UNITED STATES
SECURITIES AND EXCHANGE COMMISSION
Washington, D.C. 20549
FORM 8-K
CURRENT REPORT
Pursuant to Section 13 or 15(d) of the Securities Exchange Act of 1934
Date of Report (Date of earliest reported) August 29, 2005
GFR PHARMACEUTICALS INC. |
(Exact name of registrant as specified in its chapter) |
Nevada (State or other jurisdiction of incorporation) | 000-27959 (Commission File Number) | 77-0517964 (I.R.S. Employer Identification No.) |
| | |
Suite 11405 - 201A Street, Maple Ridge, British Columbia (Address of principal executive offices) | (604) 460-8440 (Registrant’s telephone number, including area code) | V2X 0Y3 (Zip Code) |
Not applicable |
(Former name or former address, if changed since last report) |
INFORMATION TO BE INCLUDED IN REPORT
Item 1.01. Entry into a Material Definitive Agreement.
On August 12, 2005, GFR Pharmaceuticals Inc. (“GFRP”) signed a Letter of Intent (the “LOI”) with Harbin Yinhai Technology Development Company Ltd. (“Yinhai”) and Richard Pierce, the president of GFR Pharmaceuticals Inc.
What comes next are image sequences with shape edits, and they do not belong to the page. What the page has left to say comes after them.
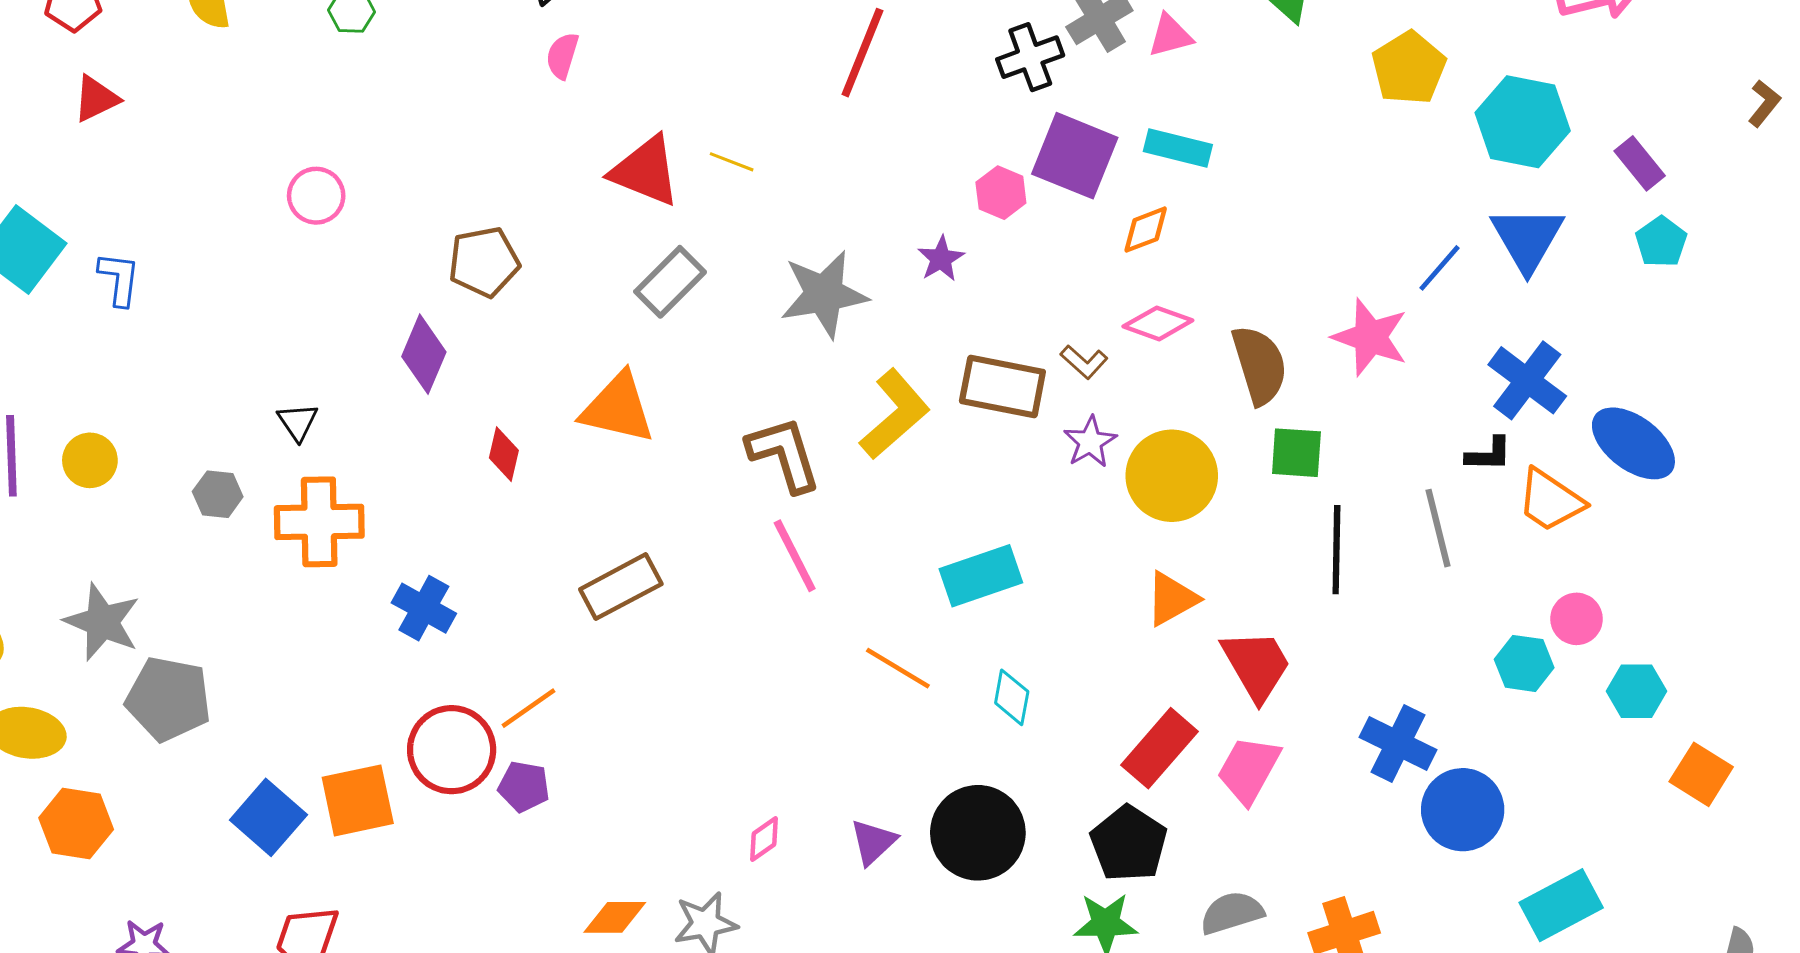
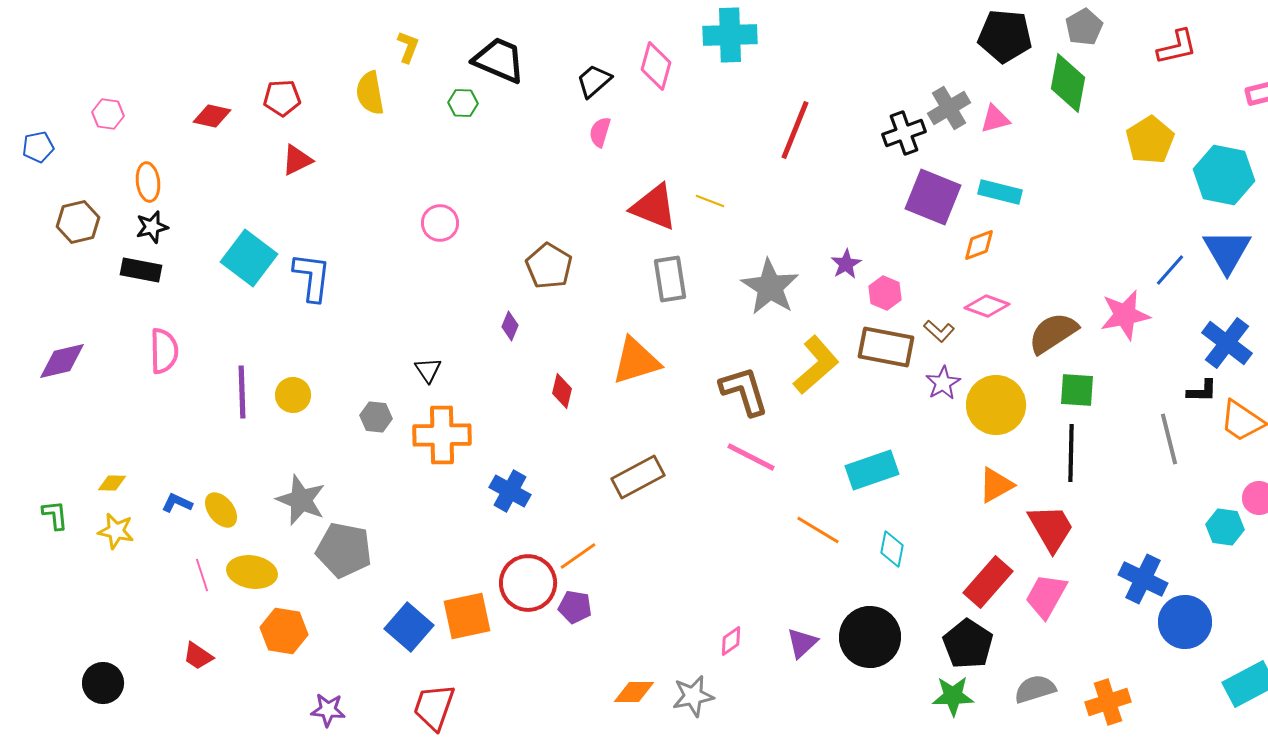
pink hexagon: (1001, 193) -> (885, 293), moved
brown pentagon: (484, 262) -> (549, 266), turned -30
blue L-shape: (119, 279) -> (312, 277), size x1.4
gray rectangle: (670, 282) -> (670, 279), turned -54
gray star: (824, 294) -> (770, 287), turned -30
pink star: (1370, 337) -> (1125, 315), turned -30
purple diamond: (424, 354) -> (510, 326), size x0.6
brown semicircle: (1259, 365) -> (1053, 333), turned -106
orange triangle: (618, 408) -> (636, 361), turned -30
black line: (1336, 550) -> (1071, 453), moved
pink line: (795, 556) -> (751, 457), turned -36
Among other terms discussed below, the LOI also provided that the parties would enter into a plan of exchange to give effect to the share exchange between the shareholders of Yinhai and GFRP. On August 29, 2005, GFRP and Yinhai signed the plan of exchange (the “Plan of Exchange”).
Pursuant to the terms of the LOI and the Plan of Exchange, the parties agreed that GFRP would acquire a 95% interest in Yinhai by issuing 20 million restricted common shares to the shareholders of Yinhai in exchange for their shares in Yinhai. The 20 million shares of common stock will be restricted pursuant to Regulation S under the Securities Act of 1933, and, after issuance, will represent approximately 95% of GFRP’s then outstanding shares of common stock.
The exchange of shares is subject to the following conditions:
1. | Yinhai will nominate someone to be appointed to the board of directors of GFRP. |
2. | Yinhai will obtain shareholder approval for the transactions, if necessary. |
3. | The Board of Directors of both GFRP and Yinhai will approve the transactions. |
4. | Both parties will have conducted and completed its own due diligence to their satisfaction. |
5. | GFRP will eliminate all of its material liabilities. |
6. | Richard Pierce will sell 200,000 shares of common stock to Yinhai or its nominee for the purchase price of $550,000 (offset by amounts paid to GFRP for the Subsidiaries and assignment of GFRP debt). |
7. | All of the shares of both GFR Pharma, Inc. and GFR Health, Inc. (collectively, the “Subsidiaries”) will be sold to Richard Pierce or his nominee for a purchase price to be negotiated between the parties. |
8. | All of the debt owed by the Subsidiaries to GFRP will be assigned to Richard Pierce or his nominee for an amount of consideration to be negotiated by the parties. |
9. | Effective on closing, Richard Pierce will resign as a director and officer of GFRP. |
10. | GFRP will file Articles of Exchange with the Nevada Secretary of State. |
All of these conditions are currently in the process of being satisfied or are being negotiated between the parties. The transactions contemplated in the LOI and the Plan of Exchange are anticipated to be closed within 45 days of the signing of the Plan of Exchange.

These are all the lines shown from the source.